▸ ASSIGNMENT
Would you set down the complete data below, exactly as shown?

▸ DATASET EXCERPTS
__________________________________________________

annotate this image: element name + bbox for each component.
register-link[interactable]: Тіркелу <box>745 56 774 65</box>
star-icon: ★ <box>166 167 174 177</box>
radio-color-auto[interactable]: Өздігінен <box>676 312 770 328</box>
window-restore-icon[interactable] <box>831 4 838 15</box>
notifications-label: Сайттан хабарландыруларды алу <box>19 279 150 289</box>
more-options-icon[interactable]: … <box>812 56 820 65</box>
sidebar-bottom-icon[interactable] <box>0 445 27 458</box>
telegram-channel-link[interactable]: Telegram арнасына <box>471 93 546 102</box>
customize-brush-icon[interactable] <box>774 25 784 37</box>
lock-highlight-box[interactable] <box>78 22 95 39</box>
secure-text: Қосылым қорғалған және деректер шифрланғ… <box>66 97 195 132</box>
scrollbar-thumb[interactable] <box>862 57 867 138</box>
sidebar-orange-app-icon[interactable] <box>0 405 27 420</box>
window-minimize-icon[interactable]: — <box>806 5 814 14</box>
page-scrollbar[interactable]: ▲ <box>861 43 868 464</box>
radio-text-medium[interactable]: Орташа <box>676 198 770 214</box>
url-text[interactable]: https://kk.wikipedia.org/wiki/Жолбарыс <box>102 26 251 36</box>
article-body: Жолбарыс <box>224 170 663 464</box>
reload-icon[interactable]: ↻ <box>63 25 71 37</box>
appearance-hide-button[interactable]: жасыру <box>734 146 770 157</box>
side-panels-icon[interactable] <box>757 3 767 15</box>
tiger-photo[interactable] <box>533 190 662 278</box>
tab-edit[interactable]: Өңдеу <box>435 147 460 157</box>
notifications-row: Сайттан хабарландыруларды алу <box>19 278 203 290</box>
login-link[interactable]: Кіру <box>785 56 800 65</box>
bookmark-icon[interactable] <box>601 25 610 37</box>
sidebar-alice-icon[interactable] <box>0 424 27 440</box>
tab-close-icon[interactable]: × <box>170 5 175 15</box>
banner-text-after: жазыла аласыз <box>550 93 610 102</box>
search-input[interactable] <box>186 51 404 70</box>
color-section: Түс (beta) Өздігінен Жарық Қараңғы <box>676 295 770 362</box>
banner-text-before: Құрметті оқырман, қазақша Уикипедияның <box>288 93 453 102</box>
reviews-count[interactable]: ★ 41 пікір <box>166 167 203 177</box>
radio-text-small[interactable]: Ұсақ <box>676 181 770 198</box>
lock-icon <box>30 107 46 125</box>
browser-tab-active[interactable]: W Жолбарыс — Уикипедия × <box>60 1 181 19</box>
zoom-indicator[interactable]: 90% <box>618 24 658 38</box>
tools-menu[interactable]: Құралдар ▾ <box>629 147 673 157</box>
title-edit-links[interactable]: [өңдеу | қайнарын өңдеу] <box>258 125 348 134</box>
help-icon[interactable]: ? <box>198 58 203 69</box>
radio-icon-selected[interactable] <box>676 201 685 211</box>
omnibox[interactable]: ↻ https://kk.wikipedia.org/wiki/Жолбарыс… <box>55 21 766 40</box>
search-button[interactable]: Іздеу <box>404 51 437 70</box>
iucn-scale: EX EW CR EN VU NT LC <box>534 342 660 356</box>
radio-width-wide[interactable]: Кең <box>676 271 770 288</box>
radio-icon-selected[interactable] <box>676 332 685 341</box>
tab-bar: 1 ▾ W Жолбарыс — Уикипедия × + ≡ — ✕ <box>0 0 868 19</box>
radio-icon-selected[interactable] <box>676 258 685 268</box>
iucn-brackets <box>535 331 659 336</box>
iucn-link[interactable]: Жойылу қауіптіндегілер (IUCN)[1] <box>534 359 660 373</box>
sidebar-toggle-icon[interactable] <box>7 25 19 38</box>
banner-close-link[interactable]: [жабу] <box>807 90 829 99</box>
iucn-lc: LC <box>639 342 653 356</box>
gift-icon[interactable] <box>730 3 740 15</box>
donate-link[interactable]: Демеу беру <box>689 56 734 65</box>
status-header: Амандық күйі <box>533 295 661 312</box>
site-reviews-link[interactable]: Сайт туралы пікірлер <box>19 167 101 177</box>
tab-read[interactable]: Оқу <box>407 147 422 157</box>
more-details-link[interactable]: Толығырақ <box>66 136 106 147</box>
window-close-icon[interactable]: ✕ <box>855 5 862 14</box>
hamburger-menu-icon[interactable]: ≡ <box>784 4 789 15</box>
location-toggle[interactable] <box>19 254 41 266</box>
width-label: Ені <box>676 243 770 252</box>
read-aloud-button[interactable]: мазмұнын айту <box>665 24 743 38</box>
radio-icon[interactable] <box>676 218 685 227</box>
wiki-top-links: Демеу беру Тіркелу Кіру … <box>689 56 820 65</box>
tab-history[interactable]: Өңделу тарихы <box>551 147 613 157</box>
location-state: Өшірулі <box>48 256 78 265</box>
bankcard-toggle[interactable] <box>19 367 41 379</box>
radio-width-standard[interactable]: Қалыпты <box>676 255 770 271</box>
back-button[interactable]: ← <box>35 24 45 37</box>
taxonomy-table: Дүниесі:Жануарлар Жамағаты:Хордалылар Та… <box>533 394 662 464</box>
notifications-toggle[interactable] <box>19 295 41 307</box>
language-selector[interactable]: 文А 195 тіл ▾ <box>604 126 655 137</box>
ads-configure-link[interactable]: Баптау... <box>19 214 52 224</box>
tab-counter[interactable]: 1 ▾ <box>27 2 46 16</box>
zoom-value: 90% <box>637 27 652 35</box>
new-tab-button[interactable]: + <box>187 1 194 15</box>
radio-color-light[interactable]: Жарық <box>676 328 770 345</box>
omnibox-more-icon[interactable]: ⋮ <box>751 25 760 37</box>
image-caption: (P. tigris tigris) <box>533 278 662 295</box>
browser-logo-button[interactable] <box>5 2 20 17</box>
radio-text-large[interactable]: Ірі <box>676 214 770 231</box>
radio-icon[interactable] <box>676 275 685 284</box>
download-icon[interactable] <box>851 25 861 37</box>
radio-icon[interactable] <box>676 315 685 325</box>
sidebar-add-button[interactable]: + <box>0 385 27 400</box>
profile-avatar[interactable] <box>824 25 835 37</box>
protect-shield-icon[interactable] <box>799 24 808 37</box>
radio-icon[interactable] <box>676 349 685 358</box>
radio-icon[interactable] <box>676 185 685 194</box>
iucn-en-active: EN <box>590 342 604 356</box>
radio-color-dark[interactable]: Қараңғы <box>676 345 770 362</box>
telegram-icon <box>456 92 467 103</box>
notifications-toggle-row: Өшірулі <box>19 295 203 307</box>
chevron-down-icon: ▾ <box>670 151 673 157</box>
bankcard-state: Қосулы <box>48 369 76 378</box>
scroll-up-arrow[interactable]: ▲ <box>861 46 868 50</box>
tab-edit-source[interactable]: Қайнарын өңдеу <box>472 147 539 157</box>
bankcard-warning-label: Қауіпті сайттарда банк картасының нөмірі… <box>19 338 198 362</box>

__________________________________________________

▸ ANSWER TO THIS PROBLEM
annotate this image: element name + bbox for each component.
register-link[interactable]: Тіркелу <box>745 56 774 65</box>
star-icon: ★ <box>166 167 174 177</box>
radio-color-auto[interactable]: Өздігінен <box>676 312 770 328</box>
window-restore-icon[interactable] <box>831 4 838 15</box>
notifications-label: Сайттан хабарландыруларды алу <box>19 279 150 289</box>
more-options-icon[interactable]: … <box>812 56 820 65</box>
sidebar-bottom-icon[interactable] <box>0 445 27 458</box>
telegram-channel-link[interactable]: Telegram арнасына <box>471 93 546 102</box>
customize-brush-icon[interactable] <box>774 25 784 37</box>
lock-highlight-box[interactable] <box>78 22 95 39</box>
secure-text: Қосылым қорғалған және деректер шифрланғ… <box>66 97 195 132</box>
scrollbar-thumb[interactable] <box>862 57 867 138</box>
sidebar-orange-app-icon[interactable] <box>0 405 27 420</box>
window-minimize-icon[interactable]: — <box>806 5 814 14</box>
page-scrollbar[interactable]: ▲ <box>861 43 868 464</box>
radio-text-medium[interactable]: Орташа <box>676 198 770 214</box>
url-text[interactable]: https://kk.wikipedia.org/wiki/Жолбарыс <box>102 26 251 36</box>
article-body: Жолбарыс <box>224 170 663 464</box>
reload-icon[interactable]: ↻ <box>63 25 71 37</box>
appearance-hide-button[interactable]: жасыру <box>734 146 770 157</box>
side-panels-icon[interactable] <box>757 3 767 15</box>
tiger-photo[interactable] <box>533 190 662 278</box>
tab-edit[interactable]: Өңдеу <box>435 147 460 157</box>
notifications-row: Сайттан хабарландыруларды алу <box>19 278 203 290</box>
login-link[interactable]: Кіру <box>785 56 800 65</box>
bookmark-icon[interactable] <box>601 25 610 37</box>
sidebar-alice-icon[interactable] <box>0 424 27 440</box>
tab-close-icon[interactable]: × <box>170 5 175 15</box>
banner-text-after: жазыла аласыз <box>550 93 610 102</box>
search-input[interactable] <box>186 51 404 70</box>
color-section: Түс (beta) Өздігінен Жарық Қараңғы <box>676 295 770 362</box>
banner-text-before: Құрметті оқырман, қазақша Уикипедияның <box>288 93 453 102</box>
reviews-count[interactable]: ★ 41 пікір <box>166 167 203 177</box>
radio-text-small[interactable]: Ұсақ <box>676 181 770 198</box>
lock-icon <box>30 107 46 125</box>
browser-tab-active[interactable]: W Жолбарыс — Уикипедия × <box>60 1 181 19</box>
zoom-indicator[interactable]: 90% <box>618 24 658 38</box>
tools-menu[interactable]: Құралдар ▾ <box>629 147 673 157</box>
title-edit-links[interactable]: [өңдеу | қайнарын өңдеу] <box>258 125 348 134</box>
help-icon[interactable]: ? <box>198 58 203 69</box>
radio-icon-selected[interactable] <box>676 201 685 211</box>
omnibox[interactable]: ↻ https://kk.wikipedia.org/wiki/Жолбарыс… <box>55 21 766 40</box>
search-button[interactable]: Іздеу <box>404 51 437 70</box>
iucn-scale: EX EW CR EN VU NT LC <box>534 342 660 356</box>
radio-width-wide[interactable]: Кең <box>676 271 770 288</box>
radio-icon-selected[interactable] <box>676 332 685 341</box>
tab-bar: 1 ▾ W Жолбарыс — Уикипедия × + ≡ — ✕ <box>0 0 868 19</box>
radio-icon-selected[interactable] <box>676 258 685 268</box>
iucn-brackets <box>535 331 659 336</box>
iucn-link[interactable]: Жойылу қауіптіндегілер (IUCN)[1] <box>534 359 660 373</box>
sidebar-toggle-icon[interactable] <box>7 25 19 38</box>
banner-close-link[interactable]: [жабу] <box>807 90 829 99</box>
iucn-lc: LC <box>639 342 653 356</box>
gift-icon[interactable] <box>730 3 740 15</box>
donate-link[interactable]: Демеу беру <box>689 56 734 65</box>
status-header: Амандық күйі <box>533 295 661 312</box>
site-reviews-link[interactable]: Сайт туралы пікірлер <box>19 167 101 177</box>
tab-read[interactable]: Оқу <box>407 147 422 157</box>
more-details-link[interactable]: Толығырақ <box>66 136 106 147</box>
window-close-icon[interactable]: ✕ <box>855 5 862 14</box>
hamburger-menu-icon[interactable]: ≡ <box>784 4 789 15</box>
location-toggle[interactable] <box>19 254 41 266</box>
width-label: Ені <box>676 243 770 252</box>
read-aloud-button[interactable]: мазмұнын айту <box>665 24 743 38</box>
radio-icon[interactable] <box>676 218 685 227</box>
wiki-top-links: Демеу беру Тіркелу Кіру … <box>689 56 820 65</box>
tab-history[interactable]: Өңделу тарихы <box>551 147 613 157</box>
location-state: Өшірулі <box>48 256 78 265</box>
bankcard-toggle[interactable] <box>19 367 41 379</box>
radio-width-standard[interactable]: Қалыпты <box>676 255 770 271</box>
back-button[interactable]: ← <box>35 24 45 37</box>
taxonomy-table: Дүниесі:Жануарлар Жамағаты:Хордалылар Та… <box>533 394 662 464</box>
notifications-toggle[interactable] <box>19 295 41 307</box>
language-selector[interactable]: 文А 195 тіл ▾ <box>604 126 655 137</box>
ads-configure-link[interactable]: Баптау... <box>19 214 52 224</box>
tab-counter[interactable]: 1 ▾ <box>27 2 46 16</box>
zoom-value: 90% <box>637 27 652 35</box>
new-tab-button[interactable]: + <box>187 1 194 15</box>
radio-color-light[interactable]: Жарық <box>676 328 770 345</box>
omnibox-more-icon[interactable]: ⋮ <box>751 25 760 37</box>
image-caption: (P. tigris tigris) <box>533 278 662 295</box>
browser-logo-button[interactable] <box>5 2 20 17</box>
radio-text-large[interactable]: Ірі <box>676 214 770 231</box>
radio-icon[interactable] <box>676 275 685 284</box>
download-icon[interactable] <box>851 25 861 37</box>
radio-icon[interactable] <box>676 315 685 325</box>
sidebar-add-button[interactable]: + <box>0 385 27 400</box>
profile-avatar[interactable] <box>824 25 835 37</box>
protect-shield-icon[interactable] <box>799 24 808 37</box>
radio-icon[interactable] <box>676 349 685 358</box>
radio-icon[interactable] <box>676 185 685 194</box>
iucn-en-active: EN <box>590 342 604 356</box>
radio-color-dark[interactable]: Қараңғы <box>676 345 770 362</box>
telegram-icon <box>456 92 467 103</box>
notifications-toggle-row: Өшірулі <box>19 295 203 307</box>
chevron-down-icon: ▾ <box>670 151 673 157</box>
bankcard-state: Қосулы <box>48 369 76 378</box>
scroll-up-arrow[interactable]: ▲ <box>861 46 868 50</box>
tab-edit-source[interactable]: Қайнарын өңдеу <box>472 147 539 157</box>
bankcard-warning-label: Қауіпті сайттарда банк картасының нөмірі… <box>19 338 198 362</box>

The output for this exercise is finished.